I have two shares, /mnt/smb_a mounted over with a share from a samba server (Version 3.0.33-3.7.el5)
and /mnt/smb_c mounted over with a share from a Windows 2003 server.

I do not encounter a looping or remote object error with the cifs version I have, 1.59.

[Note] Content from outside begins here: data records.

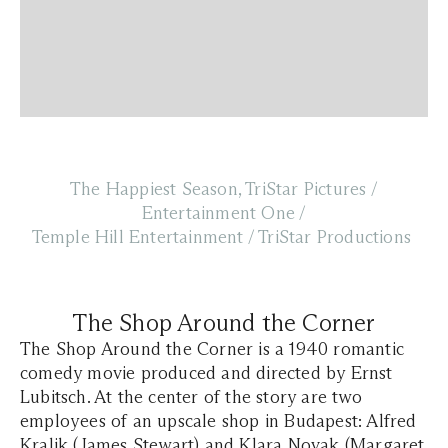
The Happiest Season, TriStar Pictures /
Entertainment One /
Temple Hill Entertainment / TriStar Productions
The Shop Around the Corner
The Shop Around the Corner is a 1940 romantic
comedy movie produced and directed by Ernst
Lubitsch. At the center of the story are two
employees of an upscale shop in Budapest: Alfred
Kralik (James Stewart) and Klara Novak (Margaret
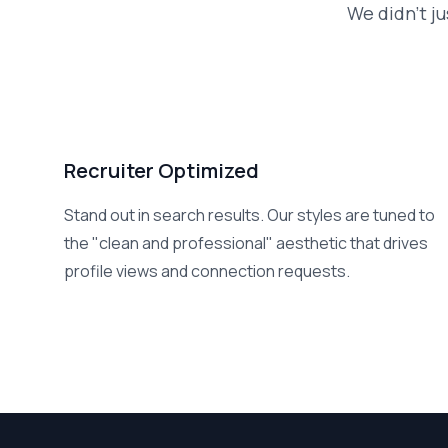
We didn't ju
Recruiter Optimized
Stand out in search results. Our styles are tuned to
the "clean and professional" aesthetic that drives
profile views and connection requests.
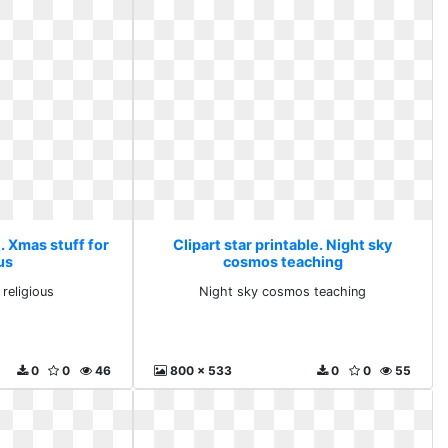
e. Xmas stuff for
Clipart star printable. Night sky
us
cosmos teaching
 religious
Night sky cosmos teaching
0
0
46
800 x 533
0
0
55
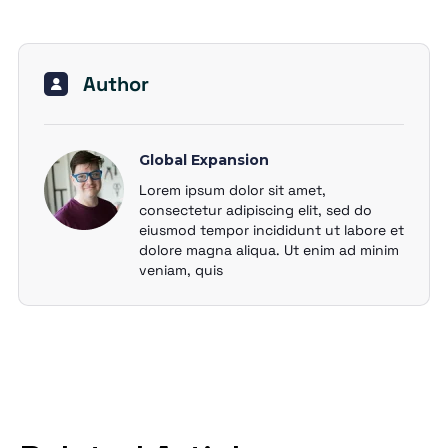
Author
Global Expansion
Lorem ipsum dolor sit amet,
consectetur adipiscing elit, sed do
eiusmod tempor incididunt ut labore et
dolore magna aliqua. Ut enim ad minim
veniam, quis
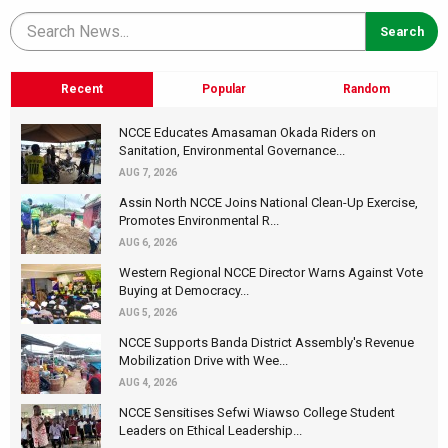
Recent
Popular
Random
NCCE Educates Amasaman Okada Riders on
Sanitation, Environmental Governance...
AUG 7, 2026
Assin North NCCE Joins National Clean-Up Exercise,
Promotes Environmental R...
AUG 6, 2026
Western Regional NCCE Director Warns Against Vote
Buying at Democracy...
AUG 5, 2026
NCCE Supports Banda District Assembly's Revenue
Mobilization Drive with Wee...
AUG 4, 2026
NCCE Sensitises Sefwi Wiawso College Student
Leaders on Ethical Leadership...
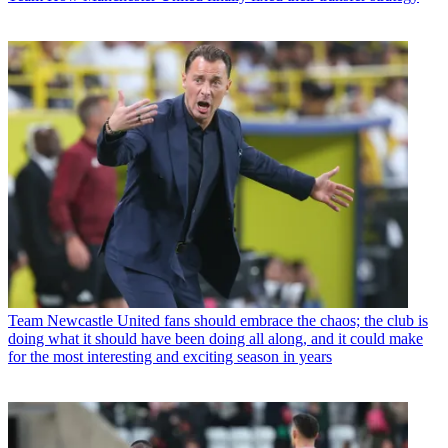
Team
Newcastle United fans should embrace the chaos; the club is
doing what it should have been doing all along, and it could make
for the most interesting and exciting season in years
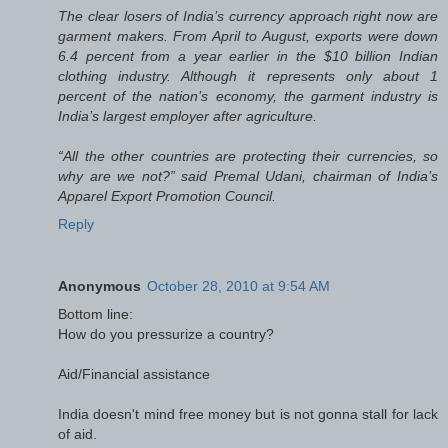
The clear losers of India’s currency approach right now are
garment makers. From April to August, exports were down
6.4 percent from a year earlier in the $10 billion Indian
clothing industry. Although it represents only about 1
percent of the nation’s economy, the garment industry is
India’s largest employer after agriculture.
“All the other countries are protecting their currencies, so
why are we not?” said Premal Udani, chairman of India’s
Apparel Export Promotion Council.
Reply
Anonymous
October 28, 2010 at 9:54 AM
Bottom line:
How do you pressurize a country?
Aid/Financial assistance
India doesn't mind free money but is not gonna stall for lack
of aid.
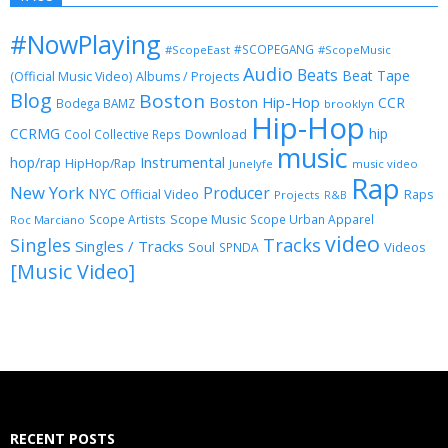
#NowPlaying
#SCOPEGANG
#ScopeEast
#ScopeMusic
Audio
Beats
Beat Tape
(Official Music Video)
Albums / Projects
Blog
Boston
Boston Hip-Hop
CCR
Bodega BAMZ
brooklyn
Hip-Hop
CCRMG
hip
Download
Cool Collective Reps
music
Instrumental
hop/rap
HipHop/Rap
Junelyfe
music video
Rap
New York
Producer
NYC
Official Video
Raps
Projects
R&B
Scope Music
Scope Artists
Scope Urban Apparel
Roc Marciano
video
Singles
Tracks
Singles / Tracks
Soul
Videos
SPNDA
[Music Video]
RECENT POSTS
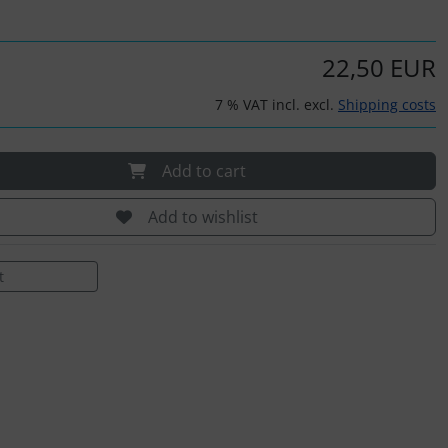
22,50 EUR
7 % VAT incl. excl.
Shipping costs
Add to cart
Add to wishlist
t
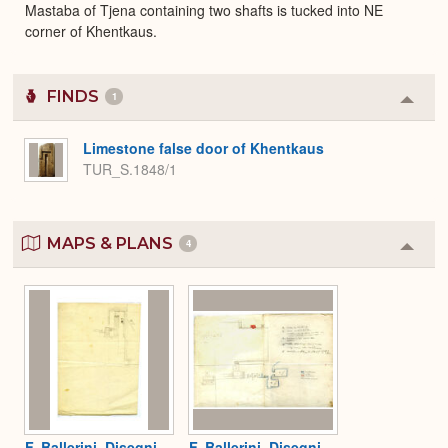
Mastaba of Tjena containing two shafts is tucked into NE
corner of Khentkaus.
FINDS
1
Colla
or
Expa
Limestone false door of Khentkaus
TUR_S.1848/1
MAPS & PLANS
4
Colla
or
Expa
F. Ballerini, Disegni
F. Ballerini, Disegni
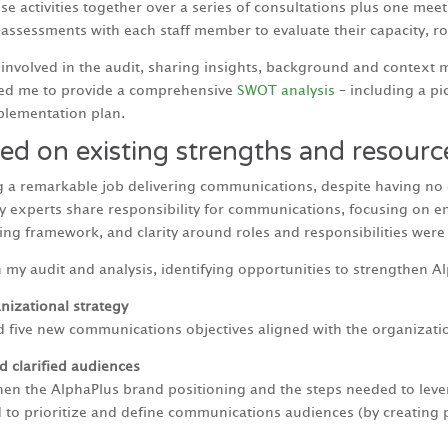
 activities together over a series of consultations plus one meeti
sessments with each staff member to evaluate their capacity, ro
y involved in the audit, sharing insights, background and context
wed me to provide a comprehensive
SWOT analysis
– including a pi
lementation plan.
ed on existing strengths and resourc
g a remarkable job delivering communications, despite having no
gy experts share responsibility for communications, focusing on e
g framework, and clarity around roles and responsibilities were a
my audit and analysis, identifying opportunities to strengthen A
izational strategy
ive new communications objectives aligned with the organization’
 clarified audiences
gthen the AlphaPlus brand positioning and the steps needed to lev
d to prioritize and define communications audiences (by creating 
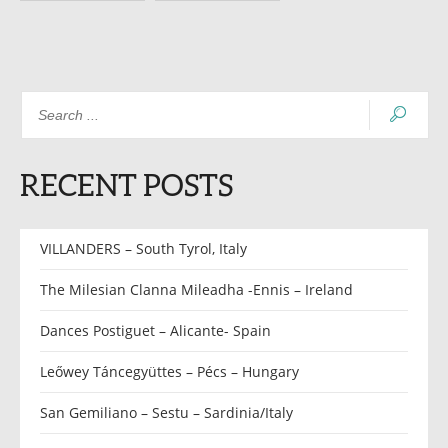
RECENT POSTS
VILLANDERS – South Tyrol, Italy
The Milesian Clanna Mileadha -Ennis – Ireland
Dances Postiguet – Alicante- Spain
Leőwey Táncegyüttes – Pécs – Hungary
San Gemiliano – Sestu – Sardinia/Italy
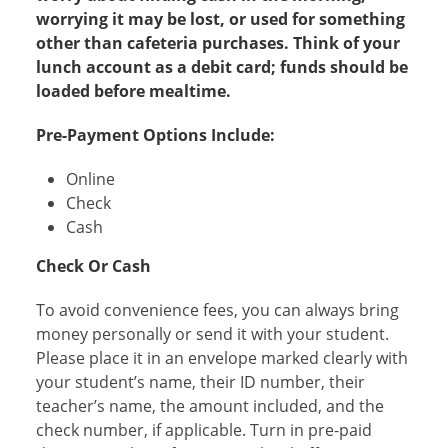
worrying it may be lost, or used for something
other than cafeteria purchases. Think of your
lunch account as a debit card; funds should be
loaded before mealtime.​
Pre-Payment Options Include:
Online
Check
Cash
Check Or Cash
To avoid convenience fees, you can always bring
money personally or send it with your student.
Please place it in an envelope marked clearly with
your student’s name, their ID number, their
teacher’s name, the amount included, and the
check number, if applicable. Turn in pre-paid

cifstest6:# ls -l /mnt/smb_a/testdir/dir.0/dir.4/dir.4/dir.4
total 80
drwxr-xr-x 2 root root 0 Mar 31 21:05 dir.0
drwxr-xr-x 2 root root 0 Mar 31 21:05 dir.1
drwxr-xr-x 2 root root 0 Mar 31 21:05 dir.2
drwxr-xr-x 2 root root 0 Mar 31 21:05 dir.3
drwxr-xr-x 2 root root 0 Mar 31 21:05 dir.4
-rw-r--r-- 1 root root 0 Mar 31 21:05 file.0
-rw-r--r-- 1 root root 0 Mar 31 21:05 file.1
-rw-r--r-- 1 root root 0 Mar 31 21:05 file.10
-rw-r--r-- 1 root root 0 Mar 31 21:05 file.11
-rw-r--r-- 1 root root 0 Mar 31 21:05 file.12
-rw-r--r-- 1 root root 0 Mar 31 21:05 file.13
-rw-r--r-- 1 root root 0 Mar 31 21:05 file.14
-rw-r--r-- 1 root root 0 Mar 31 21:05 file.15
-rw-r--r-- 1 root root 0 Mar 31 21:05 file.16
-rw-r--r-- 1 root root 0 Mar 31 21:05 file.17
-rw-r--r-- 1 root root 0 Mar 31 21:05 file.18
-rw-r--r-- 1 root root 0 Mar 31 21:05 file.19
-rw-r--r-- 1 root root 0 Mar 31 21:05 file.2
-rw-r--r-- 1 root root 0 Mar 31 21:05 file.3
-rw-r--r-- 1 root root 0 Mar 31 21:05 file.4
-rw-r--r-- 1 root root 0 Mar 31 21:05 file.5
-rw-r--r-- 1 root root 0 Mar 31 21:05 file.6
-rw-r--r-- 1 root root 0 Mar 31 21:05 file.7
-rw-r--r-- 1 root root 0 Mar 31 21:05 file.8
-rw-r--r-- 1 root root 0 Mar 31 21:05 file.9

cifstest6: # ls -l /mnt/smb_c/testdir/dir.0/dir.4/dir.4/dir.4
total 0
drwxrwxrwx 2 root root 0 Mar 31 21:58 dir.0
drwxrwxrwx 2 root root 0 Mar 31 21:58 dir.1
drwxrwxrwx 2 root root 0 Mar 31 21:58 dir.2
drwxrwxrwx 2 root root 0 Mar 31 21:58 dir.3
drwxrwxrwx 2 root root 0 Mar 31 21:58 dir.4
-rwxrwSrwx 1 root root 0 Mar 31 21:58 file.0
-rwxrwSrwx 1 root root 0 Mar 31 21:58 file.1
-rwxrwSrwx 1 root root 0 Mar 31 21:58 file.10
-rwxrwSrwx 1 root root 0 Mar 31 21:58 file.11
-rwxrwSrwx 1 root root 0 Mar 31 21:58 file.12
-rwxrwSrwx 1 root root 0 Mar 31 21:58 file.13
-rwxrwSrwx 1 root root 0 Mar 31 21:58 file.14
-rwxrwSrwx 1 root root 0 Mar 31 21:58 file.15
-rwxrwSrwx 1 root root 0 Mar 31 21:58 file.16
-rwxrwSrwx 1 root root 0 Mar 31 21:58 file.17
-rwxrwSrwx 1 root root 0 Mar 31 21:58 file.18
-rwxrwSrwx 1 root root 0 Mar 31 21:58 file.19
-rwxrwSrwx 1 root root 0 Mar 31 21:58 file.2
-rwxrwSrwx 1 root root 0 Mar 31 21:58 file.3
-rwxrwSrwx 1 root root 0 Mar 31 21:58 file.4
-rwxrwSrwx 1 root root 0 Mar 31 21:58 file.5
-rwxrwSrwx 1 root root 0 Mar 31 21:58 file.6
-rwxrwSrwx 1 root root 0 Mar 31 21:58 file.7
-rwxrwSrwx 1 root root 0 Mar 31 21:58 file.8
-rwxrwSrwx 1 root root 0 Mar 31 21:58 file.9
Comment 13 Steve French 2009-04-17 13:41:53 UTC
Appears to have been fixed long ago.